(Structured page parsing data)
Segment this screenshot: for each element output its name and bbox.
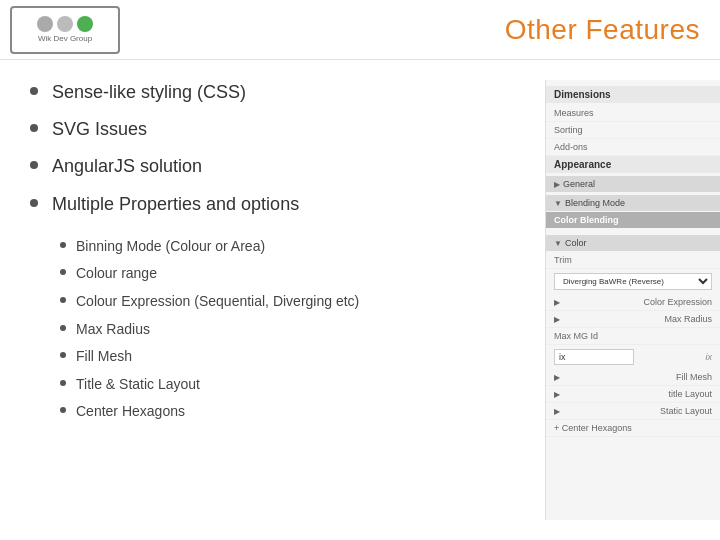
list-item: AngularJS solution [30,154,525,179]
logo-text: Wik Dev Group [38,34,92,43]
panel-trim-row[interactable]: Trim [546,252,720,269]
panel-appearance-header: Appearance [546,156,720,173]
panel-select-container[interactable]: Diverging BaWRe (Reverse) [546,269,720,294]
diverging-select[interactable]: Diverging BaWRe (Reverse) [554,273,712,290]
chevron-right-icon: ▶ [554,407,560,416]
bullet-icon-small [60,325,66,331]
panel-fill-mesh-row[interactable]: ▶ Fill Mesh [546,369,720,386]
list-item-text: Colour range [76,264,157,284]
panel-max-radius-val-row: Max MG Id [546,328,720,345]
panel-static-layout-row[interactable]: ▶ Static Layout [546,403,720,420]
list-item: Colour range [60,264,525,284]
panel-addons-row[interactable]: Add-ons [546,139,720,156]
panel-center-hexagons-row[interactable]: + Center Hexagons [546,420,720,437]
bullet-icon-small [60,242,66,248]
logo: Wik Dev Group [10,6,120,54]
chevron-down-icon: ▼ [554,239,562,248]
list-item-text: Center Hexagons [76,402,185,422]
secondary-bullet-list: Binning Mode (Colour or Area) Colour ran… [60,237,525,422]
bullet-icon [30,199,38,207]
bullet-icon-small [60,269,66,275]
panel-spacer-1 [546,228,720,232]
panel-color-expression-row[interactable]: ▶ Color Expression [546,294,720,311]
header: Wik Dev Group Other Features [0,0,720,60]
bullet-icon [30,124,38,132]
list-item-text: Colour Expression (Sequential, Diverging… [76,292,359,312]
left-content: Sense-like styling (CSS) SVG Issues Angu… [30,80,545,520]
bullet-icon-small [60,380,66,386]
panel-blending-subsection[interactable]: ▼ Blending Mode [546,195,720,211]
primary-bullet-list: Sense-like styling (CSS) SVG Issues Angu… [30,80,525,217]
list-item: Multiple Properties and options [30,192,525,217]
list-item: Colour Expression (Sequential, Diverging… [60,292,525,312]
chevron-right-icon: ▶ [554,390,560,399]
circle-1 [37,16,53,32]
circle-2 [57,16,73,32]
bullet-icon-small [60,297,66,303]
chevron-right-icon: ▶ [554,373,560,382]
logo-circles [37,16,93,32]
bullet-icon-small [60,352,66,358]
bullet-icon [30,161,38,169]
page-title: Other Features [505,14,700,46]
list-item: Sense-like styling (CSS) [30,80,525,105]
list-item: SVG Issues [30,117,525,142]
list-item-text: Max Radius [76,320,150,340]
panel-max-radius-row[interactable]: ▶ Max Radius [546,311,720,328]
chevron-icon: ▶ [554,180,560,189]
panel-general-subsection[interactable]: ▶ General [546,176,720,192]
fx-label: ix [706,352,713,362]
panel-title-layout-row[interactable]: ▶ title Layout [546,386,720,403]
fx-input[interactable] [554,349,634,365]
properties-panel: Dimensions Measures Sorting Add-ons Appe… [545,80,720,520]
list-item-text: SVG Issues [52,117,147,142]
list-item: Title & Static Layout [60,375,525,395]
list-item-text: Sense-like styling (CSS) [52,80,246,105]
panel-color-blending-row[interactable]: Color Blending [546,212,720,228]
panel-dimensions-header: Dimensions [546,86,720,103]
circle-3 [77,16,93,32]
panel-sorting-row[interactable]: Sorting [546,122,720,139]
main-content: Sense-like styling (CSS) SVG Issues Angu… [0,60,720,540]
list-item: Center Hexagons [60,402,525,422]
bullet-icon [30,87,38,95]
list-item: Binning Mode (Colour or Area) [60,237,525,257]
list-item: Fill Mesh [60,347,525,367]
panel-input-fx-row[interactable]: ix [546,345,720,369]
bullet-icon-small [60,407,66,413]
chevron-right-icon: ▶ [554,315,560,324]
list-item-text: Title & Static Layout [76,375,200,395]
list-item-text: Binning Mode (Colour or Area) [76,237,265,257]
list-item-text: Fill Mesh [76,347,132,367]
chevron-right-icon: ▶ [554,298,560,307]
panel-measures-row[interactable]: Measures [546,105,720,122]
list-item: Max Radius [60,320,525,340]
chevron-down-icon: ▼ [554,199,562,208]
panel-color-subsection[interactable]: ▼ Color [546,235,720,251]
list-item-text: AngularJS solution [52,154,202,179]
list-item-text: Multiple Properties and options [52,192,299,217]
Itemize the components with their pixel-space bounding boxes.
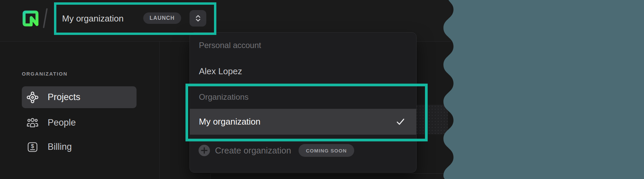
billing-dollar-icon: $	[26, 141, 39, 153]
teal-wave-panel	[433, 0, 644, 179]
background-panel-corner	[210, 173, 448, 179]
app-root: My organization LAUNCH ORGANIZATION	[0, 0, 644, 179]
sidebar-item-projects[interactable]: Projects	[22, 86, 137, 108]
sidebar-item-label: Billing	[48, 142, 72, 152]
annotation-box-header	[54, 2, 216, 35]
coming-soon-label: COMING SOON	[306, 148, 347, 153]
svg-text:$: $	[31, 143, 34, 149]
sidebar-item-people[interactable]: People	[22, 112, 137, 134]
annotation-box-organizations	[185, 84, 428, 141]
neon-logo-icon[interactable]	[21, 9, 40, 28]
plus-circle-icon	[198, 144, 210, 156]
sidebar-divider	[159, 42, 160, 179]
menu-item-label: Create organization	[215, 145, 291, 156]
dropdown-section-personal-account: Personal account	[199, 41, 261, 50]
menu-item-alex-lopez[interactable]: Alex Lopez	[190, 63, 416, 79]
coming-soon-badge: COMING SOON	[299, 144, 354, 157]
sidebar-item-label: People	[48, 118, 76, 128]
sidebar-section-label: ORGANIZATION	[22, 71, 67, 77]
sidebar-item-label: Projects	[48, 92, 80, 102]
menu-item-create-organization: Create organization COMING SOON	[190, 141, 416, 160]
people-group-icon	[26, 117, 39, 129]
projects-nodes-icon	[26, 91, 39, 103]
sidebar-item-billing[interactable]: $ Billing	[22, 136, 137, 158]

§ **WHAT YOU WILL DO**: Look through the entries above. Copy each line in which the string "Color" occurs.

§ **WRITTEN ANSWER**:
panel-color-expression-row[interactable]: ▶ Color Expression [546,294,720,311]
panel-color-blending-row[interactable]: Color Blending [546,212,720,228]
panel-color-subsection[interactable]: ▼ Color [546,235,720,251]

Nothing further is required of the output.